Third, Google and Yahoo are choosing to put themselves under intense ongoing antitrust scrutiny.

  • Given the surprisingly long review of the Google-DoubleClick merger that resulted in a 4-1 approval and that presumed Yahoo would remain a sustantial competitor to discipline Google, both the DOJ and the FTC can be expected to watch these markets very closely. 
    • The FTC even said so in its December approval of the DoubleClick acquisition: "...we will closely watch these markets and, should Google engage in unlawful tying or other anticompetitive conduct, the Commission intends to act quickly."
  • The EU also predicated its approval of the merger on the presumption that Yahoo would be one of the vertically integrated competitors that would sufficiently discipline Google in the marketplace.

Finally, what could make the Google-Yahoo partnership fall through the thin antitrust ice?

  • If Google and Yahoo continue to take search or display share from the only remaining independent competitor of any scale -- Microsoft.
  • If Yahoo search weakens further like AOL search weakened when it partnered with Google.
  • If Google or Yahoo show signs of competing less vigorously with one another in either search or display.
  • If they are discovered to be colluding among themselves or with AOL or Ask.com to disadvantage the remaining scale competitor Microsoft.
  • If they are discovered to be sharing internal data or company information outside of their agreement.
  • If Google and Yahoo together foreclose competition in the converging search and display markets.  

Why am I so confident that the antitrust ice will get thinner over time or that the Google-Yahoo partnership will get heavier over time?

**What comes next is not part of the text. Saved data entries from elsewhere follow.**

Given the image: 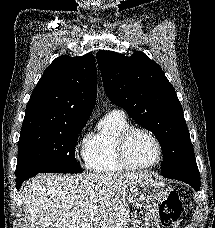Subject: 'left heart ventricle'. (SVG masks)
<instances>
[{
	"instance_id": "obj_1",
	"label": "left heart ventricle",
	"mask_w": 215,
	"mask_h": 228,
	"mask_svg": "<svg viewBox=\"0 0 215 228\" xmlns=\"http://www.w3.org/2000/svg\"><path fill=\"white\" fill-rule=\"evenodd\" d=\"M128 157L132 164L144 166L153 163L157 158V149L148 135L136 132L127 146Z\"/></svg>"
}]
</instances>
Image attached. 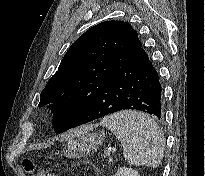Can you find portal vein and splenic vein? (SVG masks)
I'll return each instance as SVG.
<instances>
[{"instance_id": "portal-vein-and-splenic-vein-1", "label": "portal vein and splenic vein", "mask_w": 205, "mask_h": 176, "mask_svg": "<svg viewBox=\"0 0 205 176\" xmlns=\"http://www.w3.org/2000/svg\"><path fill=\"white\" fill-rule=\"evenodd\" d=\"M110 151L115 152V151H116V148H111ZM110 151H108L107 154H109Z\"/></svg>"}]
</instances>
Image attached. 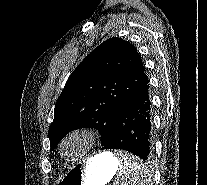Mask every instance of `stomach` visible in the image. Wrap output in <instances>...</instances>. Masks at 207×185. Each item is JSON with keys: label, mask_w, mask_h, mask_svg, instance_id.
I'll use <instances>...</instances> for the list:
<instances>
[{"label": "stomach", "mask_w": 207, "mask_h": 185, "mask_svg": "<svg viewBox=\"0 0 207 185\" xmlns=\"http://www.w3.org/2000/svg\"><path fill=\"white\" fill-rule=\"evenodd\" d=\"M118 168L117 158L110 152H103L73 166L58 185H105Z\"/></svg>", "instance_id": "obj_1"}]
</instances>
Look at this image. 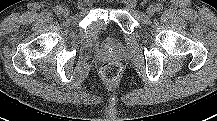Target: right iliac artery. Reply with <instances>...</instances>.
Masks as SVG:
<instances>
[{"mask_svg":"<svg viewBox=\"0 0 217 121\" xmlns=\"http://www.w3.org/2000/svg\"><path fill=\"white\" fill-rule=\"evenodd\" d=\"M54 11H55L56 14H60L61 11H62V7L61 6H56Z\"/></svg>","mask_w":217,"mask_h":121,"instance_id":"obj_1","label":"right iliac artery"}]
</instances>
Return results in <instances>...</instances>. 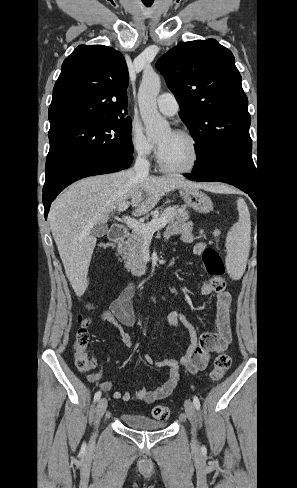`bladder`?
<instances>
[{"mask_svg": "<svg viewBox=\"0 0 297 488\" xmlns=\"http://www.w3.org/2000/svg\"><path fill=\"white\" fill-rule=\"evenodd\" d=\"M120 419L127 427L140 431H156L166 426L165 422L140 414L123 413Z\"/></svg>", "mask_w": 297, "mask_h": 488, "instance_id": "31cf9c89", "label": "bladder"}]
</instances>
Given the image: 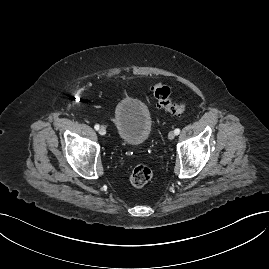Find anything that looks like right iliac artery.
Wrapping results in <instances>:
<instances>
[{
	"mask_svg": "<svg viewBox=\"0 0 269 269\" xmlns=\"http://www.w3.org/2000/svg\"><path fill=\"white\" fill-rule=\"evenodd\" d=\"M94 128H95V130H98V129H99V125L96 124V125L94 126Z\"/></svg>",
	"mask_w": 269,
	"mask_h": 269,
	"instance_id": "obj_1",
	"label": "right iliac artery"
}]
</instances>
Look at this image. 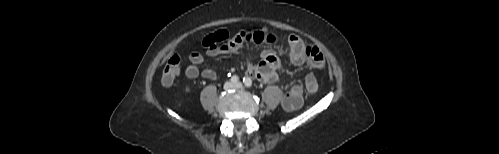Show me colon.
Instances as JSON below:
<instances>
[{
  "instance_id": "obj_1",
  "label": "colon",
  "mask_w": 499,
  "mask_h": 154,
  "mask_svg": "<svg viewBox=\"0 0 499 154\" xmlns=\"http://www.w3.org/2000/svg\"><path fill=\"white\" fill-rule=\"evenodd\" d=\"M181 58L177 54L171 55L162 68V83L170 86L175 81L180 71ZM305 89L308 93L314 94L319 89V84L313 74H308L305 78Z\"/></svg>"
}]
</instances>
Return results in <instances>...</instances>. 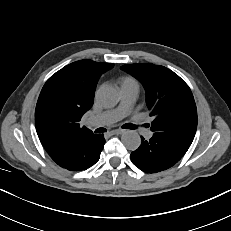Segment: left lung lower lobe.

  • It is Google-Yahoo's stated goal to better compete with the only remaining scale competitor, Microsoft, in search and display.
  • If the trend is any indication, Google will continue to take search share from Microsoft MSN, especially with Yahoo's help.
  • There are massive network effects at play here. As I said in my Senate Judiciary testimony, Google enjoys a network effect of network effects. 
    • I concluded that the addition of DoubleClick would tip Google over time to a monopoly.
      • The addition of Yahoo as a new partner with Google will be devastating to remaining online advertising competition.
    • Google and Yahoo combined totally dominate in Internet audience offered to advertisers; advertisers offered to publishers, and publisher content offered to users.
  • In the DoubleClick decision, the FTC concluded that:
    •  "search engines offer a unique opportunity for advertisers to reach potential customers." and
    • "Google, through its Adwords business, is the dominant provider of sponsored search advertising..."
    • It sure sounds as if the FTC has concluded that search is a separate market. If so, they are unlikely to be swayed by Google and Yahoo saying that they should define it as online advertising. 

Bottom line: Google intensely believes it is right and can be expected to steamroll ahead continuing to gain market speed, weight, and power going forward. 

  • In my mind, the question is not if, but only when Google crashes through the thinning antitrust ice. 
  • History repeats itself.
  • Google is the next Microsoft-like antitrust case.